Whitecap Resources (WCP) Q3 2025 earnings summary
Event summary combining transcript, slides, and related documents.
Q3 2025 earnings summary
2 Feb, 2026Executive summary
Achieved record Q3 2025 production of 374,623 boe/d following the Veren asset integration, driving strong operational efficiency and value creation.
Market capitalization of $13 billion and enterprise value of $16 billion as of September 30, 2025, with a fully funded model and investment grade credit rating.
Seventh largest Canadian producer and fifth largest Canadian natural gas producer, with diversified assets across Alberta and Saskatchewan.

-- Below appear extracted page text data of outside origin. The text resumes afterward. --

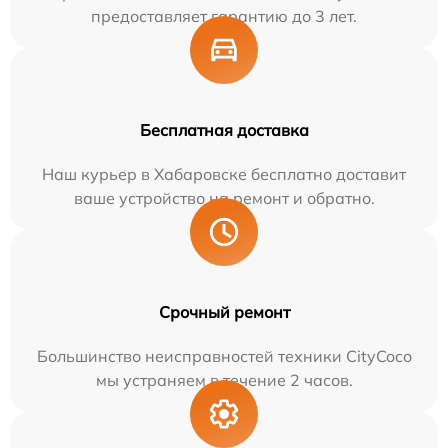
предоставляет гарантию до 3 лет.
Бесплатная доставка
Наш курьер в Хабаровске бесплатно доставит
ваше устройство на ремонт и обратно.
Срочный ремонт
Большинство неисправностей техники CityCoco
мы устраняем в течение 2 часов.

Targeting total shareholder returns of 10–15% annually, supported by a premium asset base, strong balance sheet, and operational momentum from improved cycle times and infrastructure utilization.

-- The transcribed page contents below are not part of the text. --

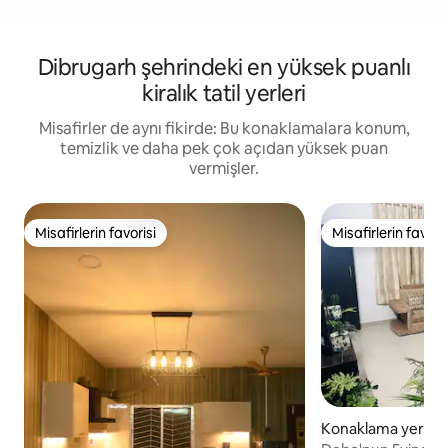
Dibrugarh şehrindeki en yüksek puanlı
kiralık tatil yerleri
Misafirler de aynı fikirde: Bu konaklamalara konum,
temizlik ve daha pek çok açıdan yüksek puan
vermişler.
Misafirlerin favorisi
Misafirlerin favoris
Misafirlerin favorisi
Misafirlerin favoris
Konaklama yeri - 
bylane no 2, Dibru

Funds flow reached $897 million ($0.73/share) in Q3, with $350 million in free funds flow and disciplined capital investments of $546 million.
Financial highlights
Q3 funds flow was nearly $900 million; after $550 million in capital expenditures, free funds flow was $350 million.
Q3 petroleum and natural gas revenues were $1.66 billion, with net income of $204.2 million; net debt at quarter-end was $3.3 billion and a net debt/funds flow ratio of 1.0x.
2026 production guidance is 370,000–375,000 boe/d, with funds flow forecast at $3.3 billion and a capital budget of $2.0–$2.1 billion.
Annual dividend of $0.73/share, fully funded at low commodity prices, with $900 million in dividends and $300 million in share repurchases planned for 2026.
Operating costs decreased by 8% to $12.50/boe in Q3, with tax pools at $9.8 billion including $4.4 billion in non-capital losses.
Outlook and guidance
2025 average production guidance raised to 305,000 boe/d; 2026 budget targets 370,000–375,000 boe/d average and Q4 2026 exit above 380,000 boe/d.
2026 capital program set at $2.0–$2.1 billion, with 3% production growth and 60% liquids.
Funds flow sensitivity: +/- US$1.00/bbl WTI impacts funds flow by $50 million; +/- $0.10/GJ AECO by $45 million; +/- $0.01 FX by $20 million.
Royalties expected at 12–13% of revenue, operating expenses at $12.25–$12.75/boe, and G&A at $1.05/boe.
Capital allocation remains flexible, with the ability to increase spending if commodity prices improve.